I hope that helps a little

Erin


----------



## good buddy (Feb 20, 2007)

EMarie said:


> Christy -
> 
> ok, well the k-9 II is a force dryer...I use it on Strut (Nor. Elkhound) and Pirelli since she is cut shorter. There is a fine line as to when the hair is to long to and the force dryer will just tangle the hair...I just got that dryer recentley...the oster is a stand dryer - I use it for fluff drying clients dogs like poodles or when a dog has long hair I use it to line dry their hair. Two different dryers, you need to decide which you need and go with that one. With my business growing I needed both. But for the Havanese I got the Oster first.
> I hope that helps a little
> ...


I think a little light just went on in my head! I was thinking "force" was like "sooper-dooper" or "new and improved"! It sounds now like "force" means it dries by using STRONG forceful air currents! LOL! Sorry, I guess I just didn't get that at first! Ok, if I do have this right, then a stand dryer is on a stand...uh but is there anything else I should know about it? You are building a buisness, where I am nearly wanting a dryer for my one little Hav. (I'm not completely saying there won't be two someday!) My goal is to get a dryer for a Hav in full coat--maybe two! Hmmm maybe one I would want to show. *shhhhhhh don't tell anyone!

So..what would you say would be a good choice for me?


----------



## SMARTY (Apr 19, 2007)

Today's drying was a little easier than in the past. It is so warm here I usually do not dry, but seeing everyone thinks it is the thing to do I have been trying thinking when winter comes I really should know how to dry her. Well, today we went on the porch as usual to comb and dry with my hair dryer. I got our old osculating fan for me and guess what; it cut her drying time in half. The fan did a lot of the work and kept me cool.


----------



## Thumper (Feb 18, 2007)

*sigh*

I really need a new dryer now! LOL

I'm using a travel dryer from Sharper Image (My dryer) to dry Gucci, and it has a warm setting, which doesn't get too hot. But I really need one with a stand.
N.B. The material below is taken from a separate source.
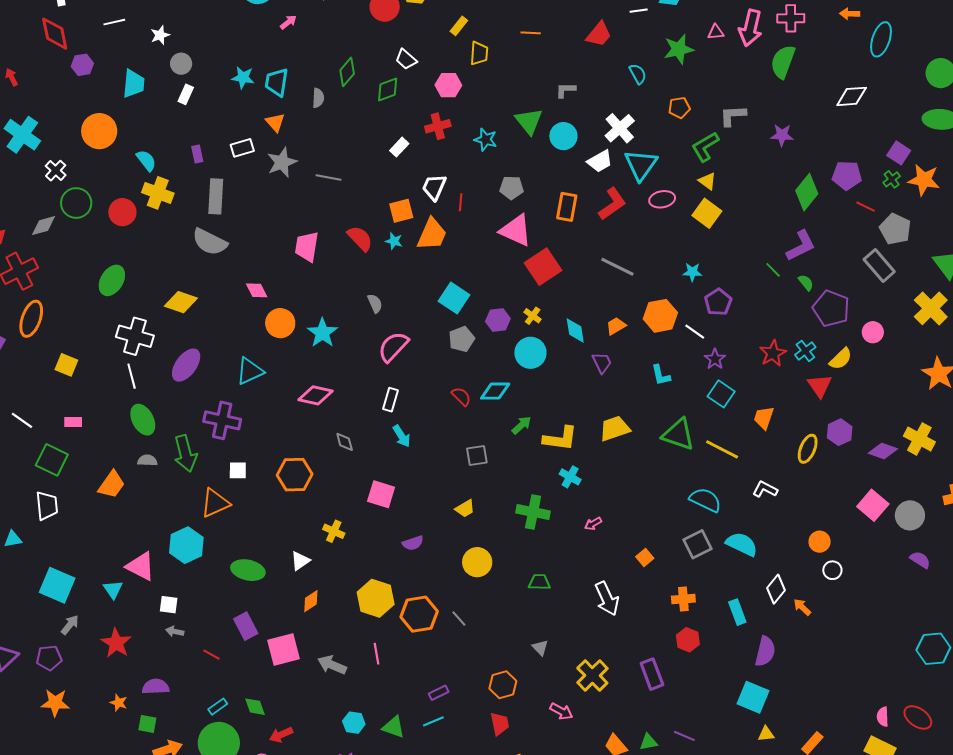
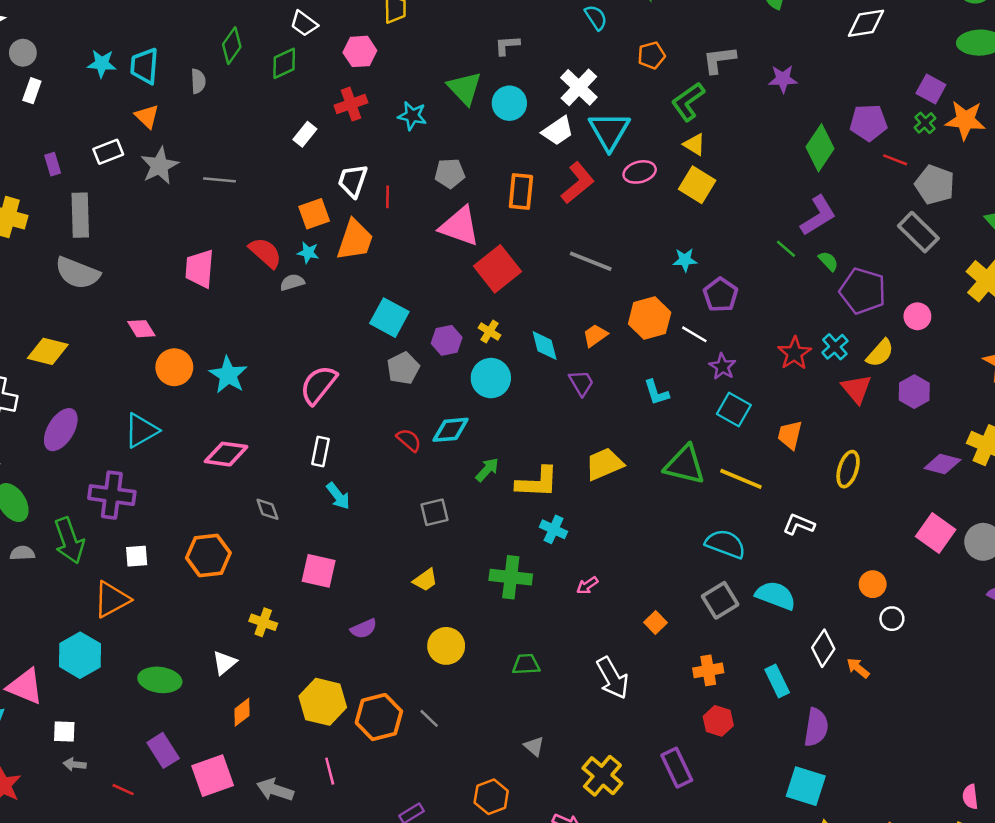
gray semicircle: (375, 303) -> (292, 282), moved, turned -78
purple hexagon: (840, 432) -> (914, 392), moved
I DO think it would make the grooming process SOOOO much easier. I am always having to cut the dryer off and set it down to brush or treat  I need 3-4 hands! lol

I used to have the kids help me, but sometimes.....that could be more of a hassle than a help.

Kara


----------



## EMarie (Apr 11, 2007)

ok Christy
Then I would go with a stand dryer...yes it is on a stand, the nozzle at the end moves around 365 degrees so you can direct the air to where you need it. They oster dryer that I have has 4 different heat levels, on, low, med and high. I usually use low or med. I want to say the dryer I have was 350 dollars, but I didn't not buy it, I am still young enough I asked my parents for it for christmas  I do believe it was worth the money...it takes me about 1.5 hours from bath to hair being pulled up to finish grooming Priss now. And not to mention I can use 2 hands instead of one with the dryer and one with the brush!!!!

Erin


----------



## good buddy (Feb 20, 2007)

Thank you for your advice! I'm hoping to get my dryer for Christmas too! The only difference is I will know the cost and will most likely order it and wrap it for myself! :laugh: :whoo:


----------



## EMarie (Apr 11, 2007)

well, I would have but I did e-mail the site, and actually product number to my mom who did the leg work. However you get it, the dryer is worth the extra time you save and how easy it make getting them dry...I don't know about you but I can't seem to just let them air dry....Go Figure....I hope you get what you want.

Erin


----------



## good buddy (Feb 20, 2007)

I can't either! I just love the fluffy look! When Winter's here, who wants a wet, chilly doggie? With a shorthair dog you can rub them up real good with a towel, but I think a Hav would just end up a ball of tangles!


----------



## EMarie (Apr 11, 2007)

You are right about that...I don't know how I bathed the girls every week before the dryer!!!
Erin


----------



## Paige (Sep 12, 2006)

I have the Metro dog house dryer. I've had it for about 6 months now, before that I used my hair dryer. I like it, it doesn't have heat, but does get warm from the motor. It's alot eaiser than using my blowdryer, and it really blows(lol, that just doesn't sound right) I saw where you can get a hose clamp, that attaches to your grooming table if you want both hands free. I bought mine through petedge for about $45.00, so it's alot cheaper than the others. http://grooming.petedge.com/Metro-A...tegoryId=190&categoryId=191&subCategoryId=263


----------